Anche qui la risposta dell’autrice alla domanda su come superare le  esperienze di perdita ci mette di fronte a un aut aut: nella vita o si scrive o si viene scritti.  

IL PREMIOAuður Ava Ólafsdóttir (Islanda) con La vita degli animali (Einaudi; traduzione di Stefano Rosatti), Pajtim Statovci (Kosovo/Finlandia) con Gli invisibili (Sellerio; traduzione di Nicola Rainò), Simona Vinci con L’altra casa (Einaudi), Jesmyn Ward (Cina/Usa) con Sotto la falce (NN Editore; traduzione di Gaja Cenciarelli), C Pam Zhang (Usa) con Quanto oro c’è in queste colline (66thand2nd; traduzione di Martina Testa) sono i finalisti del Premio Lattes Grinzane 2022, riconoscimento internazionale intitolato a Mario Lattes, giunto alla XII edizione, che fa concorrere insieme autori italiani e stranieri ed è dedicato ai migliori libri di narrativa pubblicati nell’ultimo anno.

Claudio Magris, edito in Italia principalmente da Garzanti, è il vincitore del Premio Speciale Lattes Grinzane, attribuito ogni anno a un’autrice o autore internazionale di fama riconosciuta a livello mondiale, che nel corso del tempo abbia raccolto un condiviso apprezzamento di critica e di pubblico.

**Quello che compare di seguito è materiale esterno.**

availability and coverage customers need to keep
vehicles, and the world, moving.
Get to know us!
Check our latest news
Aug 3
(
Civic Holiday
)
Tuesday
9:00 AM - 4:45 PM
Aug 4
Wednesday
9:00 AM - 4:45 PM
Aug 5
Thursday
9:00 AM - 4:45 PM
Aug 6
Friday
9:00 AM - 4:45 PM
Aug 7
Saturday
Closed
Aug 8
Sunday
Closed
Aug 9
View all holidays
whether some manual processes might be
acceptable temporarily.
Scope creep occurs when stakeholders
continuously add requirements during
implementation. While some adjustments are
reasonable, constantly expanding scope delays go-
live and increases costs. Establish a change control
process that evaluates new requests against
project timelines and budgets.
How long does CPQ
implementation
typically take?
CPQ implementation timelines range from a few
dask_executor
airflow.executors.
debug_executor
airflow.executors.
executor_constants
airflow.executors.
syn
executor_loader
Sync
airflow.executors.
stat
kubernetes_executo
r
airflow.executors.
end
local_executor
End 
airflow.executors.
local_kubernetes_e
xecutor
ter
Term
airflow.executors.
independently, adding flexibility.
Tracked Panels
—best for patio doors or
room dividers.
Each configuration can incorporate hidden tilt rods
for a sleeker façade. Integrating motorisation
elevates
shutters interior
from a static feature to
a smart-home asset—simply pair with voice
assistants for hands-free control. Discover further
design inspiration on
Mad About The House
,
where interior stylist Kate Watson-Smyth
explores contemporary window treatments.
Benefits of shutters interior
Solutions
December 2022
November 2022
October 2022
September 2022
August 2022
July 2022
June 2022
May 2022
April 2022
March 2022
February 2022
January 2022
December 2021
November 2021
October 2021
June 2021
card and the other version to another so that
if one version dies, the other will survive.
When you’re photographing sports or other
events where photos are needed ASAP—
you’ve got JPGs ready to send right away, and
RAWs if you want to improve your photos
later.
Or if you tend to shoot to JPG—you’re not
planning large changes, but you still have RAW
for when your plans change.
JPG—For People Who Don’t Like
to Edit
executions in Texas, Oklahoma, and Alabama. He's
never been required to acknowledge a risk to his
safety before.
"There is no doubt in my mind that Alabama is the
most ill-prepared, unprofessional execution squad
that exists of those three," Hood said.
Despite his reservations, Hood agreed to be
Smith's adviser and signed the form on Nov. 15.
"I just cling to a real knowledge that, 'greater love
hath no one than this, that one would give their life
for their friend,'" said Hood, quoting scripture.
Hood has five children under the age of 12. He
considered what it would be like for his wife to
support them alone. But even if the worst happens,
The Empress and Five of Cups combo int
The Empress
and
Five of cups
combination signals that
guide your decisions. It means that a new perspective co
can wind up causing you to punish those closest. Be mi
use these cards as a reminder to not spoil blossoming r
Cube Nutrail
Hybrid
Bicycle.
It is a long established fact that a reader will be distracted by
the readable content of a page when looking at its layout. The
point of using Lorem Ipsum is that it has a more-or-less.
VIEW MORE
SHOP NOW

I cinque romanzi finalisti, così come il Premio Speciale, sono stati selezionati dai docenti, intellettuali, critici e scrittori che formano la Giuria Tecnica e sono ora affidati alla lettura e al giudizio di 400 studenti delle Giurie Scolastiche, avviate in 25 scuole superiori, da Aosta a Catania (passando per Torino, Alba, La Spezia, Assisi, Campobasso, Foggia, Crotone, ecc.), fino ad Atene. Con i loro voti, i giovani giurati decreteranno il libro vincitore tra i cinque in gara, che sarà proclamato sabato 15 ottobre 2022, nel corso della cerimonia di premiazione al Teatro sociale Busca di Alba (ingresso libero fino a esaurimento posti, con modalità che saranno definite a settembre, nel rispetto delle norme sull’emergenza sanitaria Covid-19). In questa occasione il Premio Speciale Claudio Magris terrà una lectio magistralis su un tema a propria scelta e sarà insignito del riconoscimento. Inoltre, nel corso della mattinata i finalisti incontreranno gli studenti delle scuole.